By Richard Eden
In my experience, by far and away the most important ingredient for a culture of innovation, is the organisation’s supervision and leadership style. I mean a strong inclination and emphasis on constructive behavioral styles (such as achievement, self actualisation, encouraging and affiliative) as opposed to more traditional task oriented and defensive styles which foster fear and aversion to risk.
In addition to this base ingredient, job related factors such as role clarity and goal alignment, coupled with the learning and development environment and the degree of job empowerment are critical components of the recipe, along with organisational factors such as workplace fairness and trust.
As a leadership team, all of these parameters are within your control and at your disposal. So why is it so hard to serve up an innovative culture?
In the digital world in which we now live, leadership needs to start at the top. Too many CEO’s are still not digitally savvy (in fact often the opposite) and hence anything “technical” is delegated a fair way down in the organisation. The business transformations that are possible (and now expected) are not “technical” they are business related and need leadership to have the courage to pursue change and rethink old paradigms and business models, particularly around service delivery and external collaboration, but also in internal efficiency and running the organisation itself.

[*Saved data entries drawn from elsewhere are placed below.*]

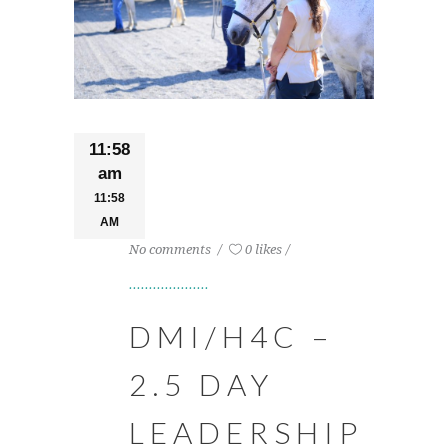
11:58
am
11:58
AM
No comments
0 likes
DMI/H4C –
2.5 DAY
LEADERSHIP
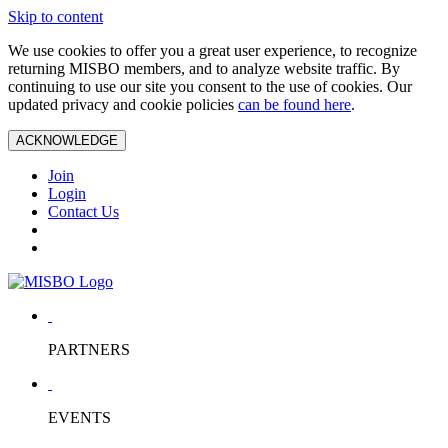
Skip to content
We use cookies to offer you a great user experience, to recognize
returning MISBO members, and to analyze website traffic. By
continuing to use our site you consent to the use of cookies. Our
updated privacy and cookie policies
can be found here
.
ACKNOWLEDGE
Join
Login
Contact Us
PARTNERS
EVENTS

We know that client behaviours and expectations have changed dramatically and forever, following some of the digital disruptions we have already seen. Traditionally, CEO’s don’t like rapid change, and there are many examples where CEOs or Boards have left it too late. To create an effective innovation culture, leaders will need entire ecosystems to function, all moving together, with a clear outcomes focus. Joint customers will be the new status quo. The notion of an organisational perimeter does not apply in the digital world.
Courageous Leadership
My first ingredient: more courageous leadership when it comes to technology – from the top down. The organisation needs to hear directly from the top, the compelling case and their express willingness to explore and innovate as part of everyday functions. I have found that flatter structures (less hierarchical control) combined with strong staff engagement, creates an environment where innovative solutions can be conceived, supported and thrive.
They also facilitate improved direct communication. You’ve got to encourage and invite the people that work for you to challenge you and always be testing existing practices to see if there is a better way. No one has a mortgage over good ideas. Don’t get me wrong though, performance and holding people to account (management) are still as important as they always have been. It’s just how you go about it.
Enabling line-of-sight for the whole organisation
As a surveyor by base profession, the term ‘line-of-sight’ has a specific meaning for me. As a chief executive, I have applied it conceptually to ensure every staff member has line-of-sight to the corporate vision/objective, to the program/division they belong to and then right down to their own work plan and expected/actual performance. It sounds obvious, but common sense is not always so easily put into practice. I have rarely seen complete and explicit alignment at individual, team and organisation levels, yet without it, you can’t enable both bottom-up and top-down management strategies.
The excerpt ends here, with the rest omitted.